Google Scholar crawled the web for scholarly work of any kind, such as book chapters, reports, preprints and web documents — including those in languages other than English. The goal was “to make researchers of the world more effective, to help make it possible for everybody to be able to stand on a common frontier of science”, says Acharya.
Google Scholar’s agreements with publishers give it unrivalled access to the full text of articles behind paywalls — not just titles and abstracts, which is what most search engines offer. It ranks papers by how relevant they are to a search query — typically bringing the most-cited articles to the top — and suggests further queries. Its depth of coverage facilitates highly specific searches.
Google declined to share usage data for the service, but according to the web-traffic meter Similarweb, Google Scholar receives more than 100 million visits per month.
The database is also very good at pointing people to free versions of an article, says Martín Martín. This promotes the open-access movement, says José Luis Ortega, a bibliometrician at the Institute of Advanced Social Studies, Spanish National Research Council in Córdoba.
But in other ways, Google Scholar is opaque. Among the key concerns is a lack of insight into what content, including what journals, it searches and the algorithm it uses to recommend articles. It also restricts bulk downloads of its search results, which could be used for bibliometric analyses among other things. “We don’t have a lot of insight into one of the most valuable tools that we have in science,” says West.
Acharya says Google Scholar is chiefly a search tool and its main goal is to help scholars find the most useful research.
Updated engines
In the past few years, competitors have emerged that offer this kind of bibliometrics data, although none can beat Google Scholar’s size and access to full-text articles behind paywalls. One noteable example is the index OpenAlex, which launched in 2022. The previous year, Microsoft Academic Graph, which crawled the web for scholarly information, had been discontinued and its entire data set released. OpenAlex builds on this and other open sources of scholarly data. Users can search the content it catalogues by authors, institutions and citations and also download its entire records for free. “They are doing what we wanted Google Scholar to do,” says Martín-Martín.

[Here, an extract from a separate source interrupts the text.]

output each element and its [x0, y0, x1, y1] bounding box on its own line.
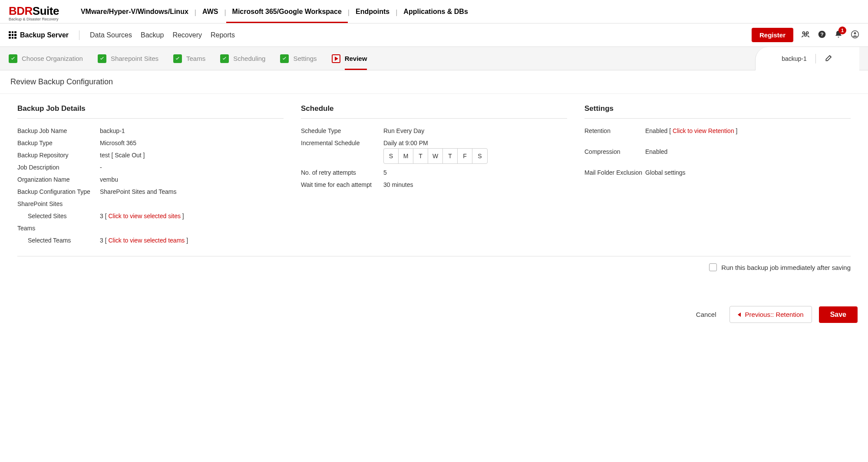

Another popular research tool, Semantic Scholar, launched in 2015, uses AI to create readable summaries of papers and identifies its most relevant citations. Another tool, Consensus, launched in 2022, relies on Semantic Scholar’s database to find answers to questions informed by research (West is an adviser for Consensus). One of Tay’s favourites is Undermind, which uses a more sophisticated agent-based search, in which an autonomous entity scans the scientific literature the way a human would, adapting the search based on the content it finds. It takes a few minutes — as opposed to seconds for Google Scholar — to spit out results, but Tay says the wait is worth it. “I find the quality of the results that come back are better than Google Scholar.”
Acharya says Google Scholar also uses AI to rank articles, suggest further search queries and recommend related articles. And earlier this month, the company introduced AI-generated article outlines to its PDF reader. Acharya also says the search tool tries to understand the intent and context behind a query. This semantic search approach is based on language models and has been in use for about two years, he says.
One thing Google Scholar does not yet do is include AI-generated overviews of answers to a searched query, similar to those that are now found at the top of a typical Google search. Acharya says that summarizing conclusions from multiple papers in a way that is succinct and includes important context is challenging. “We haven’t yet seen an effective solution to this challenge,” he says.